━━━━━ Extracted entries ━━━━━
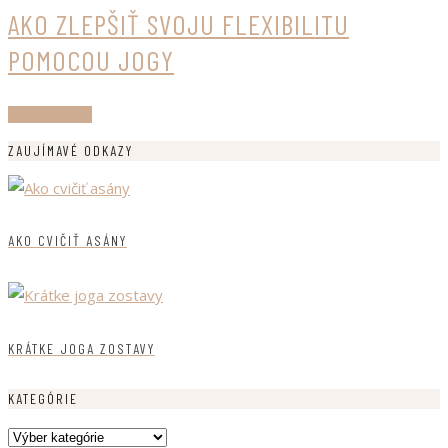
AKO ZLEPŠIŤ SVOJU FLEXIBILITU
POMOCOU JOGY
ČÍTAJ ĎALEJ
ZAUJÍMAVÉ ODKAZY
AKO CVIČIŤ ASÁNY
KRÁTKE JOGA ZOSTAVY
KATEGÓRIE
Kategórie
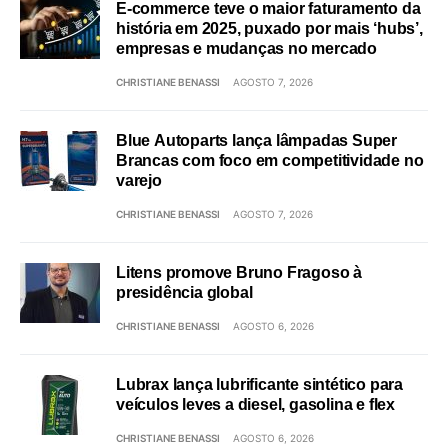
E-commerce teve o maior faturamento da
história em 2025, puxado por mais ‘hubs’,
empresas e mudanças no mercado
CHRISTIANE BENASSI
AGOSTO 7, 2026
Blue Autoparts lança lâmpadas Super
Brancas com foco em competitividade no
varejo
CHRISTIANE BENASSI
AGOSTO 7, 2026
Litens promove Bruno Fragoso à
presidência global
CHRISTIANE BENASSI
AGOSTO 6, 2026
Lubrax lança lubrificante sintético para
veículos leves a diesel, gasolina e flex
CHRISTIANE BENASSI
AGOSTO 6, 2026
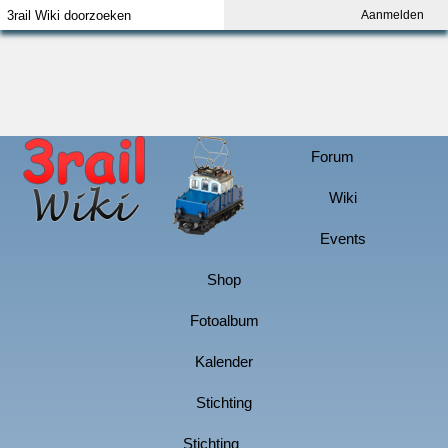
Aanmelden
Index
Aanmelden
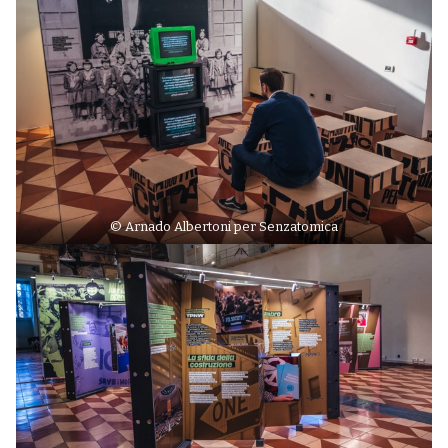
© Arnado Albertoni per Senzatomica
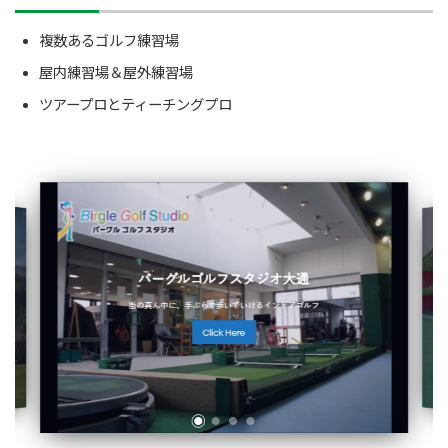
複数あるゴルフ練習場
屋内練習場＆屋外練習場
ツアープロとティーチングプロ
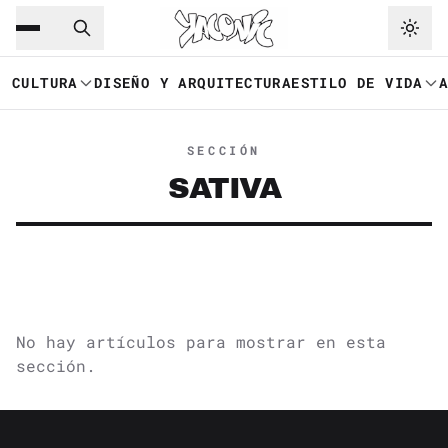
Saltar al contenido principal
Ir a navegación
CULTURA
DISEÑO Y ARQUITECTURA
ESTILO DE VIDA
SECCIÓN
SATIVA
No hay artículos para mostrar en esta
sección.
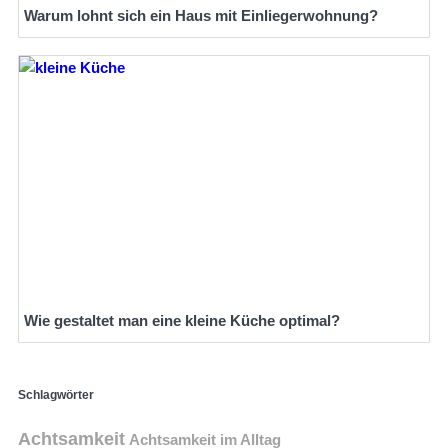
Warum lohnt sich ein Haus mit Einliegerwohnung?
Wie gestaltet man eine kleine Küche optimal?
Schlagwörter
Achtsamkeit
Achtsamkeit im Alltag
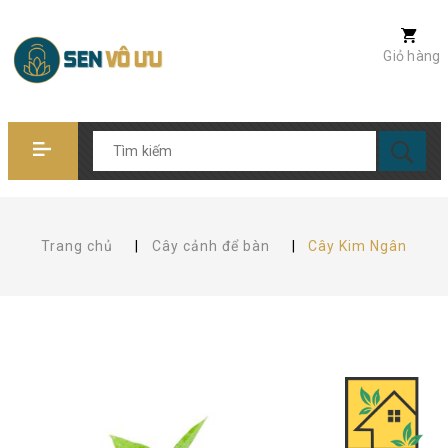
Giỏ hàng
Trang chủ
|
Cây cảnh để bàn
|
Cây Kim Ngân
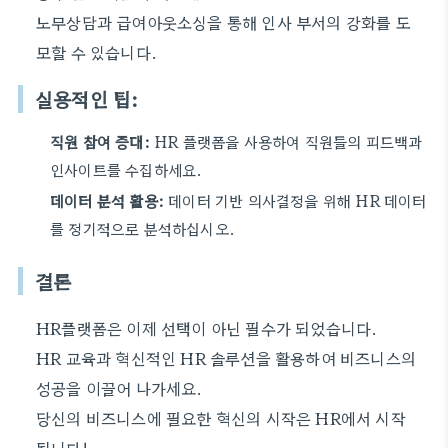
노무상담과 급여아웃소싱을 통해 인사 부서의 강화를 도
모할 수 있습니다.
실용적인 팁:
직원 참여 증대:
HR 플랫폼을 사용하여 직원들의 피드백과
인사이트를 수집하세요.
데이터 분석 활용:
데이터 기반 의사결정을 위해 HR 데이터
를 정기적으로 분석하십시오.
결론
HR플랫폼은 이제 선택이 아닌 필수가 되었습니다.
HR 교육과 혁신적인 HR 솔루션을 활용하여 비즈니스의
성공을 이끌어 나가세요.
당신의 비즈니스에 필요한 혁신의 시작은 HR에서 시작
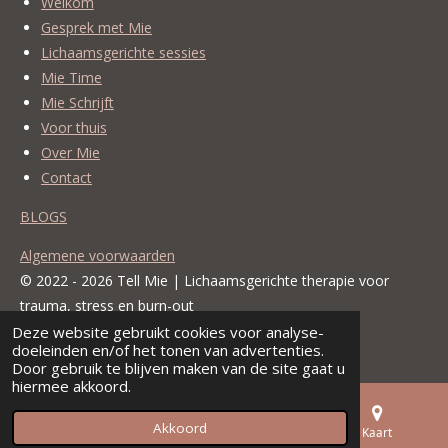
Welkom
Gesprek met Mie
Lichaamsgerichte sessies
Mie Time
Mie Schrijft
Voor thuis
Over Mie
Contact
BLOGS
Algemene voorwaarden
© 2022 - 2026 Tell Mie | Lichaamsgerichte therapie voor
trauma, stress en burn-out
Deze website gebruikt cookies voor analyse-
Powered by
JouwWeb
doeleinden en/of het tonen van advertenties.
Door gebruik te blijven maken van de site gaat u
hiermee akkoord.
Akkoord
E-mailadres
Telefoonnummer
Kaart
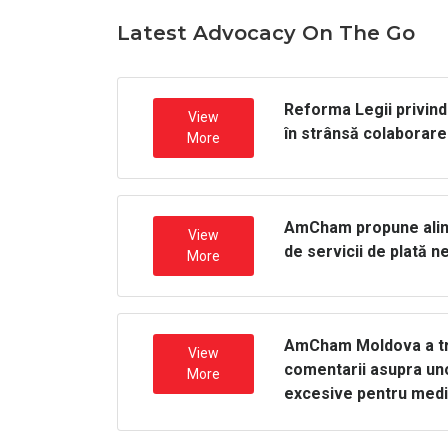
Latest Advocacy On The Go
Reforma Legii privind 
View
în strânsă colaborare
More
AmCham propune alinie
View
de servicii de plată n
More
AmCham Moldova a tran
View
comentarii asupra uno
More
excesive pentru medi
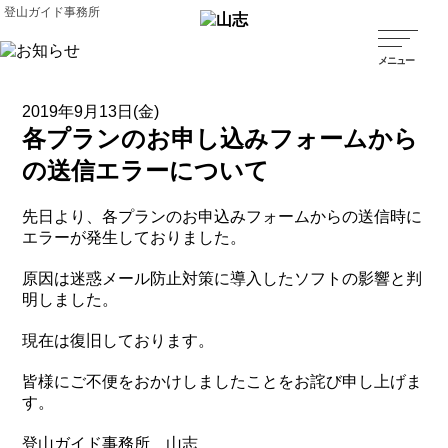
登山ガイド事務所
2019年9月13日(金)
各プランのお申し込みフォームから
の送信エラーについて
先日より、各プランのお申込みフォームからの送信時に
エラーが発生しておりました。
原因は迷惑メール防止対策に導入したソフトの影響と判
明しました。
現在は復旧しております。
皆様にご不便をおかけしましたことをお詫び申し上げま
す。
登山ガイド事務所 山志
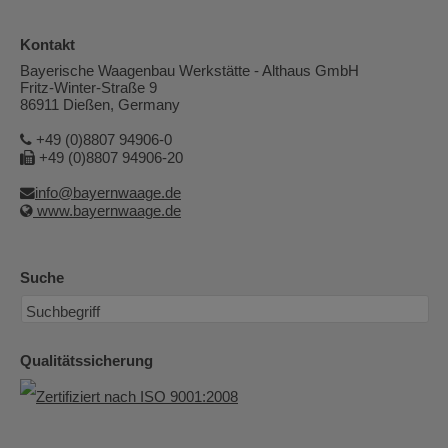
Kontakt
Bayerische Waagenbau Werkstätte - Althaus GmbH
Fritz-Winter-Straße 9
86911 Dießen, Germany
+49 (0)8807 94906-0
+49 (0)8807 94906-20
info@bayernwaage.de
www.bayernwaage.de
Suche
Qualitätssicherung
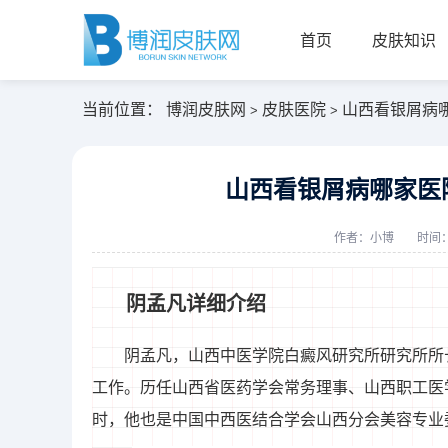
首页
皮肤知识
当前位置：
博润皮肤网
皮肤医院
山西看银屑病
>
>
山西看银屑病哪家医
作者：
小博
时间：2
阴孟凡详细介绍
阴孟凡，山西中医学院白癜风研究所研究所所
工作。历任山西省医药学会常务理事、山西职工医
时，他也是中国中西医结合学会山西分会美容专业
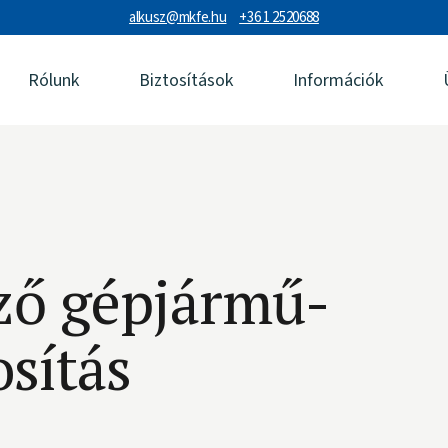
alkusz@mkfe.hu
+36 1 2520688
Rólunk
Biztosítások
Információk
ző gépjármű-
osítás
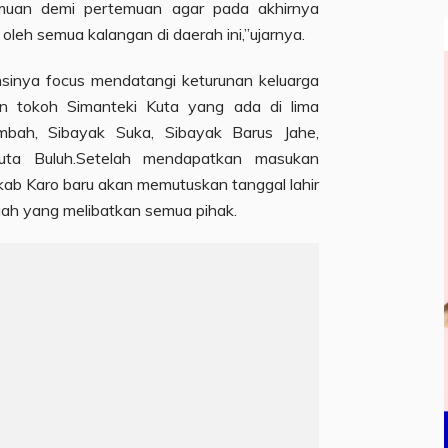
emuan demi pertemuan agar pada akhirnya
 oleh semua kalangan di daerah ini,”ujarnya.
nsinya focus mendatangi keturunan keluarga
an tokoh Simanteki Kuta yang ada di lima
mbah, Sibayak Suka, Sibayak Barus Jahe,
uta Buluh.Setelah mendapatkan masukan
kab Karo baru akan memutuskan tanggal lahir
iah yang melibatkan semua pihak.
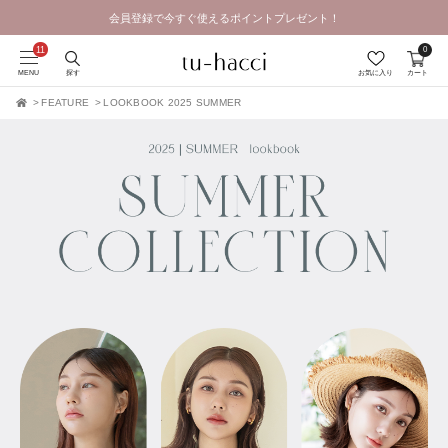
0
会員登録で今すぐ使えるポイントプレゼント！
MENU
探す
お気に入り
カート
FEATURE
LOOKBOOK 2025 SUMMER
TOP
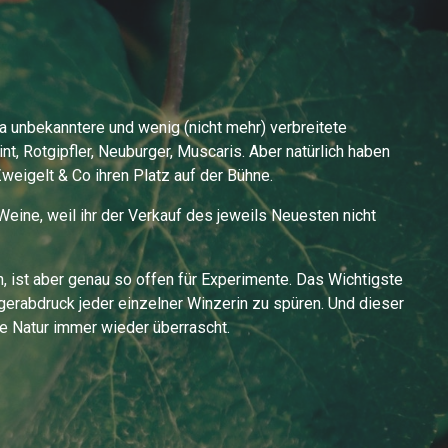
a unbekanntere und wenig (nicht mehr) verbreitete
nt, Rotgipfler, Neuburger, Muscaris. Aber natürlich haben
Zweigelt & Co ihren Platz auf der Bühne.
eine, weil ihr der Verkauf des jeweils Neuesten nicht
 ist aber genau so offen für Experimente. Das Wichtigste
ngerabdruck jeder einzelner Winzerin zu spüren. Und dieser
die Natur immer wieder überrascht.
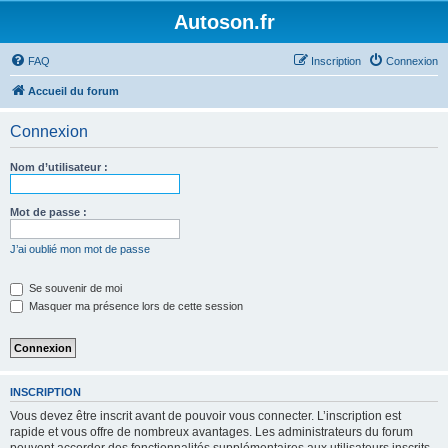
Autoson.fr
FAQ
Inscription
Connexion
Accueil du forum
Connexion
Nom d’utilisateur :
Mot de passe :
J’ai oublié mon mot de passe
Se souvenir de moi
Masquer ma présence lors de cette session
INSCRIPTION
Vous devez être inscrit avant de pouvoir vous connecter. L’inscription est
rapide et vous offre de nombreux avantages. Les administrateurs du forum
peuvent accorder des fonctionnalités supplémentaires aux utilisateurs inscrits.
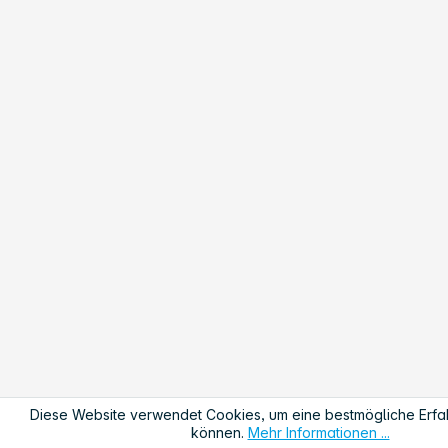
Diese Website verwendet Cookies, um eine bestmögliche Erfa
können.
Mehr Informationen ...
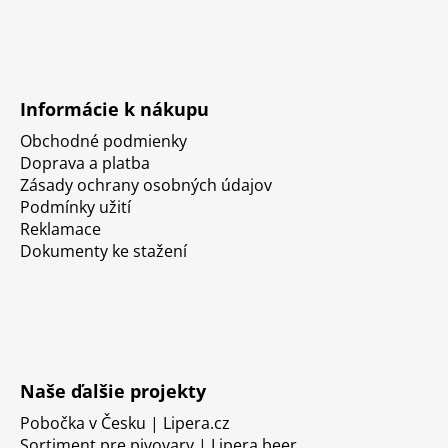
Informácie k nákupu
Obchodné podmienky
Doprava a platba
Zásady ochrany osobných údajov
Podmínky užití
Reklamace
Dokumenty ke stažení
Naše ďalšie projekty
Pobočka v Česku | Lipera.cz
Sortiment pre pivovary | Lipera.beer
━━━━━
**Task description:** Nothing but the lines from the one with "E-commerce teve o maior faturamento da" up to and including the one with "Saltar al contenido principal" should be printed, exactly as they read above. Please keep the pictures out.

**Solution to the problem:**
E-commerce teve o maior faturamento da
história em 2025, puxado por mais ‘hubs’,
empresas e mudanças no mercado
CHRISTIANE BENASSI
AGOSTO 7, 2026
Blue Autoparts lança lâmpadas Super
Brancas com foco em competitividade no
varejo
CHRISTIANE BENASSI
AGOSTO 7, 2026
Litens promove Bruno Fragoso à
presidência global
CHRISTIANE BENASSI
AGOSTO 6, 2026
Lubrax lança lubrificante sintético para
veículos leves a diesel, gasolina e flex
CHRISTIANE BENASSI
AGOSTO 6, 2026
Aanmelden
Index
Aanmelden
© Arnado Albertoni per Senzatomica
複数あるゴルフ練習場
屋内練習場＆屋外練習場
ツアープロとティーチングプロ
Saltar al contenido principal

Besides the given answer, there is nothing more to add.